Activity
Repeat the records below exactly. Omit the pictures.

Records from a data collection:
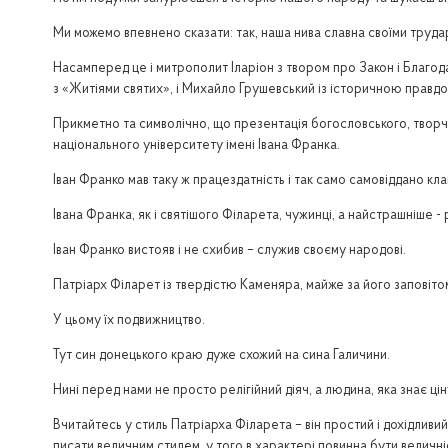
Ми можемо впевнено сказати: так, наша нива славна своїми трударя
Насамперед це і митрополит Іларіон з твором про Закон і Благода
з «Житіями святих», і Михайло Грушевський із історичною правдо
Прикметно та символічно, що презентація богословського, творчо
національного університету імені Івана Франка.
Іван Франко мав таку ж працездатність і так само самовіддано кла
Івана Франка, як і святішого Філарета, чужинці, а найстрашніше -
Іван Франко вистояв і не схибив – служив своєму народові.
Патріарх Філарет із твердістю Каменяра, майже за його заповіто
У цьому їх подвижництво.
Тут син донецького краю дуже схожий на сина Галичини.
Нині перед нами не просто релігійний діяч, а людина, яка знає цін
Вчитайтесь у стиль Патріарха Філарета – він простий і дохідливий
писати величним стилем, у того в характері повинна бути величні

Answer box
Ми можемо впевнено сказати: так, наша нива славна своїми трударя
Насамперед це і митрополит Іларіон з твором про Закон і Благода
з «Житіями святих», і Михайло Грушевський із історичною правдо
Прикметно та символічно, що презентація богословського, творчо
національного університету імені Івана Франка.
Іван Франко мав таку ж працездатність і так само самовіддано кла
Івана Франка, як і святішого Філарета, чужинці, а найстрашніше -
Іван Франко вистояв і не схибив – служив своєму народові.
Патріарх Філарет із твердістю Каменяра, майже за його заповіто
У цьому їх подвижництво.
Тут син донецького краю дуже схожий на сина Галичини.
Нині перед нами не просто релігійний діяч, а людина, яка знає цін
Вчитайтесь у стиль Патріарха Філарета – він простий і дохідливий
писати величним стилем, у того в характері повинна бути величні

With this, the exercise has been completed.